Biyoteknolojik yöntemlerle kendi türü dışındaki bir türden gen aktarılarak belirli özellikleri değiştirilen bitki, hayvan ya da mikroorganizmalara “transgenik” ya da “genetiği değiştirilmiş organizma” denilmekte ve bu ürünler kısaca GDO olarak adlandırılmaktadır. Bu kapsamda, örneğin domuza ait gen domatese, bakteri veya virüse ait gen de bir bitkiye aktarılabilmektedir. GDO’nun insan sağlığına ve çevreye büyük zararları olduğu uzun yıllar önce tespit edilmiştir. Öldürücü alerjiden tutun da hamile kadınların kan yolu ile bu zehri bebeğine taşımaları, obezite ve kanser dahil birçok hastalığa zemin hazırlamaktadır. GDO üretimi, süper dayanıklı böcek ve yabani bitki türleri yaratırken, bu türlerin varlığı ekosisteme ve tarıma büyük tehditler oluşturuyor. GDO’lar aynı zamanda tozlaşma yoluyla doğal türlere bulaşarak biyoçeşitliliğe zarar vermektedir.
GDO öldürür
Gözü dönmüş sermaye ve onun iktidarları, yaşamın her alanını metalaştırıp ticarileştirirken ne insan yaşamını ne de doğal yaşamı hiçbir biçimde umursamadığı görülmektedir.
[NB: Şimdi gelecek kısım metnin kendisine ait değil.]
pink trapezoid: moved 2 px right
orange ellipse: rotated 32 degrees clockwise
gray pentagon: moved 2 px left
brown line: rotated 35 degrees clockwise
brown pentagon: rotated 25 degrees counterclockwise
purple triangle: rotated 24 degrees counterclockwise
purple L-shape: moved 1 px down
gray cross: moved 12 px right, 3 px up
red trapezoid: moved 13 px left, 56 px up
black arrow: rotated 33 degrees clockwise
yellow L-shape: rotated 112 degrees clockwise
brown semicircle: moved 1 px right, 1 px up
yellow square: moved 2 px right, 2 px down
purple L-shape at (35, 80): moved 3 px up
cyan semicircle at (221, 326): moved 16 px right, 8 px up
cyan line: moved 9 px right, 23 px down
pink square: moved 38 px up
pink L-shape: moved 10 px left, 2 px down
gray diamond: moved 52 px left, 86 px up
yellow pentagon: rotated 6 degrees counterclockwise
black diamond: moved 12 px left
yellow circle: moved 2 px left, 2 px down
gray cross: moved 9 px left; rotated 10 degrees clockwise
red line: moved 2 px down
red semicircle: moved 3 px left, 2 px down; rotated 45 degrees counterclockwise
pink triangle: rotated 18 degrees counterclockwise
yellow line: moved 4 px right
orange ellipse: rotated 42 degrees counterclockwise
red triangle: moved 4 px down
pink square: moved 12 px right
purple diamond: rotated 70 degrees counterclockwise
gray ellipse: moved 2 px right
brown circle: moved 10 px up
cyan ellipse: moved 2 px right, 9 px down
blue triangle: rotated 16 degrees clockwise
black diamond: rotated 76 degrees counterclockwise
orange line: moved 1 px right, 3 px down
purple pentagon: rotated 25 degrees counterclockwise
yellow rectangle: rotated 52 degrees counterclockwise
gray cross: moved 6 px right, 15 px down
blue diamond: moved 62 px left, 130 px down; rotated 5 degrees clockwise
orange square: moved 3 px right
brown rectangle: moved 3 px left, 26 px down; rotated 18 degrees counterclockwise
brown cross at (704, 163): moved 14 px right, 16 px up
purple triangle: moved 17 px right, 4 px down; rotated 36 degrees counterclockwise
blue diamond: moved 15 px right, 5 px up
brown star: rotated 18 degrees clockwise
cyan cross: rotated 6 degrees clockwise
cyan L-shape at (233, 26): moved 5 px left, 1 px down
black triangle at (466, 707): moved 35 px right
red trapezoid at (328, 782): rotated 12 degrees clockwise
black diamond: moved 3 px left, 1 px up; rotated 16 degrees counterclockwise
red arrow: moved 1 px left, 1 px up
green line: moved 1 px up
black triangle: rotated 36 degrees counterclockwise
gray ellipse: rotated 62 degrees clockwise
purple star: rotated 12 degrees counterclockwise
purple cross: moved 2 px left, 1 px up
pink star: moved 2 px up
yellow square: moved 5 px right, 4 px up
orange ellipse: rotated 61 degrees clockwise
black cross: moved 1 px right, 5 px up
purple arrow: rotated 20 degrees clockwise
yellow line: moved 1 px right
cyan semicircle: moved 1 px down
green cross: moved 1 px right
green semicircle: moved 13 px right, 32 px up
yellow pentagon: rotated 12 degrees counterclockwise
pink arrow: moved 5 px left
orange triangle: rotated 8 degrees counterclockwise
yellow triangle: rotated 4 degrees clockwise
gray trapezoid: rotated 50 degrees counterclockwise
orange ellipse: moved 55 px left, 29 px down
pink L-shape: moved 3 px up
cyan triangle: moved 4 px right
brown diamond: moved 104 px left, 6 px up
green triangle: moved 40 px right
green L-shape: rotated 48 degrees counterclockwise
Bunun sonuçlarına ise can yakıcı biçimde yoksul halklar ve dilleri olmadığı için derdini aktaramayan diğer canlılar maruz kalmakta. Binlerce tür canlının soyu tüketilirken, kapitalizm birçok canlının genleriyle oynayarak değişiklikliğe uğratıp sermayenin hizmetine koşmakta. Bu süreçte sermayenin gıda üzerinde hakimiyet kurma adımları ise her geçen gün büyütülmektedir.
Genlerle niçin oynarlar?
Biyogüvenlik, kısaca insan ve diğer canlı yaşamlarının güvence altına alınması olarak açıklanır. Ancak kapitalist ülkelerde bu kurullar sermayenin üretimlerinin en yüksek seviyeye çıkarılması ve genleri ile oynanmış canlıların, toprağın, gıdanın ve dolayısıyla insanın sermayenin kölesi haline getirilmesi amacına hizmet etmektedirler. Kapitalizm açlığa çare bulma adına Genetiği Değiştirilmiş Organizmaları (GDO) birçok aldatmaca eşliğinde ‘dünyada açlığı sona erdirme’ iddiasını tartıştırırken, geliştirilen GDO’lu ürünlerin insan sağlığı ve tarım arazileri ile bu alanlarda yaşayan binlerce tür canlı üzerindeki olumsuz etkileri can yakıcı biçimde büyüyerek sürdüğü açıkça görülmektedir.